Top of SUPPLIED DATA

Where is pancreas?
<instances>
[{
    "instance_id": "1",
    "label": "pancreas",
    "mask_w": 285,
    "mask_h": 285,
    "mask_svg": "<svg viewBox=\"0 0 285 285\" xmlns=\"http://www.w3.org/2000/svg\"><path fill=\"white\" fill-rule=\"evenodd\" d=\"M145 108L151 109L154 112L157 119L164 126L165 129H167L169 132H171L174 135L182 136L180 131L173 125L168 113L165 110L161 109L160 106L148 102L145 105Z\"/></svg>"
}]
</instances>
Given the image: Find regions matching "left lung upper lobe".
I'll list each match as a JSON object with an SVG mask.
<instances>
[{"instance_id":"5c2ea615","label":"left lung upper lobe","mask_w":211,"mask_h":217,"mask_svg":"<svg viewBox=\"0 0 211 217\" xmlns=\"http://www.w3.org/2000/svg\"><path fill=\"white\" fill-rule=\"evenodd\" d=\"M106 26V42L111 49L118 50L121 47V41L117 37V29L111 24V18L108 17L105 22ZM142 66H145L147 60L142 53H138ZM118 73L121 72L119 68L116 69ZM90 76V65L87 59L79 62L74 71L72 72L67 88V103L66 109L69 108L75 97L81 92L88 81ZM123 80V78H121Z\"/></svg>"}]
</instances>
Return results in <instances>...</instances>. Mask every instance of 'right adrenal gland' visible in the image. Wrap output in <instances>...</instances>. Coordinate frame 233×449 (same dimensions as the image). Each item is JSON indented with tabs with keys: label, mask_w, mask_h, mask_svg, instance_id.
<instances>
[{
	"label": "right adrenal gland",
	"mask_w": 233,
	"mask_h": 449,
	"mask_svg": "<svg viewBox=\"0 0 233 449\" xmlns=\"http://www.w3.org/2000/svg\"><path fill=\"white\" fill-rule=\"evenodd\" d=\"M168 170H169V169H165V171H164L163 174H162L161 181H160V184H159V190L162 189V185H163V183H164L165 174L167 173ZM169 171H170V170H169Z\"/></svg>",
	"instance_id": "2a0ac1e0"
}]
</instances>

Bottom of SUPPLIED DATA

__WORK INSTRUCTION__: From the first line to the last, transcribe the listing exactly.

__ANSWER TO THIS EXERCISE__:
Where is pancreas?
<instances>
[{
    "instance_id": "1",
    "label": "pancreas",
    "mask_w": 285,
    "mask_h": 285,
    "mask_svg": "<svg viewBox=\"0 0 285 285\" xmlns=\"http://www.w3.org/2000/svg\"><path fill=\"white\" fill-rule=\"evenodd\" d=\"M145 108L151 109L154 112L157 119L164 126L165 129H167L169 132H171L174 135L182 136L180 131L173 125L168 113L165 110L161 109L160 106L148 102L145 105Z\"/></svg>"
}]
</instances>
Given the image: Find regions matching "left lung upper lobe".
I'll list each match as a JSON object with an SVG mask.
<instances>
[{"instance_id":"5c2ea615","label":"left lung upper lobe","mask_w":211,"mask_h":217,"mask_svg":"<svg viewBox=\"0 0 211 217\" xmlns=\"http://www.w3.org/2000/svg\"><path fill=\"white\" fill-rule=\"evenodd\" d=\"M106 26V42L111 49L118 50L121 47V41L117 37V29L111 24V18L108 17L105 22ZM142 66H145L147 60L142 53H138ZM118 73L121 72L119 68L116 69ZM90 76V65L87 59L79 62L74 71L72 72L67 88V103L66 109L69 108L75 97L81 92L88 81ZM123 80V78H121Z\"/></svg>"}]
</instances>
Return results in <instances>...</instances>. Mask every instance of 'right adrenal gland' visible in the image. Wrap output in <instances>...</instances>. Coordinate frame 233×449 (same dimensions as the image). Each item is JSON indented with tabs with keys: label, mask_w, mask_h, mask_svg, instance_id.
<instances>
[{
	"label": "right adrenal gland",
	"mask_w": 233,
	"mask_h": 449,
	"mask_svg": "<svg viewBox=\"0 0 233 449\" xmlns=\"http://www.w3.org/2000/svg\"><path fill=\"white\" fill-rule=\"evenodd\" d=\"M168 170H169V169H165V171H164L163 174H162L161 181H160V184H159V190L162 189V185H163V183H164L165 174L167 173ZM169 171H170V170H169Z\"/></svg>",
	"instance_id": "2a0ac1e0"
}]
</instances>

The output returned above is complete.